For purposes of this Agreement, "Person" shall mean any corporation,
partnership, firm, joint venture, association, individual, trust or other
entity, but does not include Employer or any of its wholly owned or majority
owned subsidiaries, employee benefit plans or related trusts. The term
"Beneficial Owner" shall have the meaning given to such term in Rule 13d-3 of
the General Rules and Regulations under the Exchange Act, as amended from time
to time, or any successor rule.
If Employee remains employed by Employer after the Change of Control
and such employment is not terminated within twelve (12) months after the
effective date of the Change of Control has occurred (or is terminated as a
result of death of Employee), then no payment as a result of such Change of
Control shall be made to Employee and the terms of this Agreement shall continue
to control.
Employee further agrees that if he is requested to remain as an
employee of Employer as a condition imposed by the parties involved in the
Change of Control, Employee agrees to remain employed by Employer for up to six
(6) months after the effective date of such Change of Control as long as the
annual base salary to be paid to Employee for that six (6) month period is not
less than the base salary in effect immediately prior to the consummation of the
Change of Control and as long as other benefits provided during such six (6)

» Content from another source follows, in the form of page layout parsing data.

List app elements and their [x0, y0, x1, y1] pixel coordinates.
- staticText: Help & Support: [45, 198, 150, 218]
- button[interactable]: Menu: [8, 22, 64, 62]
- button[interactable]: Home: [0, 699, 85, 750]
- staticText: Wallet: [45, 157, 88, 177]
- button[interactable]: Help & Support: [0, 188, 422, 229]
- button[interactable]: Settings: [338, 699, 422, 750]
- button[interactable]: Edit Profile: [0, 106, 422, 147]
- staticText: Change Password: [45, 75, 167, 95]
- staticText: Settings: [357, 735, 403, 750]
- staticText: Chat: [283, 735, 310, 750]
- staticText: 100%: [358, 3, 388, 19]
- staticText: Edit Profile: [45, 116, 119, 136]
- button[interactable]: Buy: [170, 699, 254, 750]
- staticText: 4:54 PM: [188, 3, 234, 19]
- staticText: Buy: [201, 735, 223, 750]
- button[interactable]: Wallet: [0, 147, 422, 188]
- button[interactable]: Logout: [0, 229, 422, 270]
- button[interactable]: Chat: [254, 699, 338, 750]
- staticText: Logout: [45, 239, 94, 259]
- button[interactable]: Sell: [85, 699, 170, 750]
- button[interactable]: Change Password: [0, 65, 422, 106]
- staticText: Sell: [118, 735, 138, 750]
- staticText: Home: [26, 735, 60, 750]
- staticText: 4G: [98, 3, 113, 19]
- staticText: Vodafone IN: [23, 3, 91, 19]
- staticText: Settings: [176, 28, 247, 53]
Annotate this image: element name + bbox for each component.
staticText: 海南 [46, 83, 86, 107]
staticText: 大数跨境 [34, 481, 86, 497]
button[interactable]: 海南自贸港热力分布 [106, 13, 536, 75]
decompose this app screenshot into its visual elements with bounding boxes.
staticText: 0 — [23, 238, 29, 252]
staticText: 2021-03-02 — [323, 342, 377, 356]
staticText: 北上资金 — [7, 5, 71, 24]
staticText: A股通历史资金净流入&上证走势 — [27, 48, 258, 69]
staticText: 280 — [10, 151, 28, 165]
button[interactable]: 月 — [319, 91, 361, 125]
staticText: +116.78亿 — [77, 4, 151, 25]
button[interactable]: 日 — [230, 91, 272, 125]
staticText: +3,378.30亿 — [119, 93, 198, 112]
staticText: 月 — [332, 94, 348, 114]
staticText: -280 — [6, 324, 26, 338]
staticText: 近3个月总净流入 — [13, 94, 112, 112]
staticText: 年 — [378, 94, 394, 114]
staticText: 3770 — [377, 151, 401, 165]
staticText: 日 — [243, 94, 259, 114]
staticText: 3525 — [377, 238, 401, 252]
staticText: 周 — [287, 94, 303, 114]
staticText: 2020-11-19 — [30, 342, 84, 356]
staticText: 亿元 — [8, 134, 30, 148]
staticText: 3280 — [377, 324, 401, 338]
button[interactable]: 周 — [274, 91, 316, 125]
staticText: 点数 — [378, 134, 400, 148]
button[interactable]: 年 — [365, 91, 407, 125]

month period are comparable to the benefits Employee is receiving from Employer
as of such date.
7. COVENANT NOT TO COMPETE. In consideration for the provisions
contained in this Amended and Restated Employment Agreement, Employee agrees
to enter into the restrictive covenant contained in this section.
Specifically, Employee acknowledges and agrees that because of Employee's
unique position as a key employee of Employer, Employee's competition with
Employer could result in irreparable harm to Employer. Accordingly, Employee
agrees that throughout the term of Employee's employment with Employer and
continuing for a period of two (2) years following the termination of such
employment, regardless of the reason for such termination, Employee shall not
compete, directly or indirectly, with the Employer by providing services for
or obtaining an ownership interest in any bank, bank holding company, savings
bank, trust company, savings and loan association or similar financial
institution which maintains a facility within a seventy-five (75) mile radius
of the location of the principal office out of which Employee provides
services for Employer. The restrictions contained in the immediately
preceding sentence shall apply to Employee in his status as a principal,
agent, employee, employer, investor (except for investments of not greater
than two percent (2%) of the total outstanding shares in any publicly traded
company engaged in banking), consultant, independent contractor, shareholder,
partner, owner, member, officer, director or in any other individual or
representative capacity whatsoever. However, the restrictions contained in
this paragraph shall not preclude Employee from providing services for or
obtaining an ownership interest in any entity which provides banking services
which would compete with Employer if (i) the gross
income from such banking services represents on an annual basis less than
twenty-five percent (25%) of the gross income of such entity determined on a
consolidated basis and (ii) the total assets of such banking operation are
less than Five Hundred Million Dollars ($500,000.00). An "entity" as that
term is used in the immediately preceding sentence shall include as one
entity any and all entities within a consolidated group which are eligible to
file a consolidated income tax return or whose existence is ignored for
federal income tax purposes. For purposes of this provision, "banking
services" shall include services generally provided by a state or federally
chartered bank, savings bank or savings and loan association.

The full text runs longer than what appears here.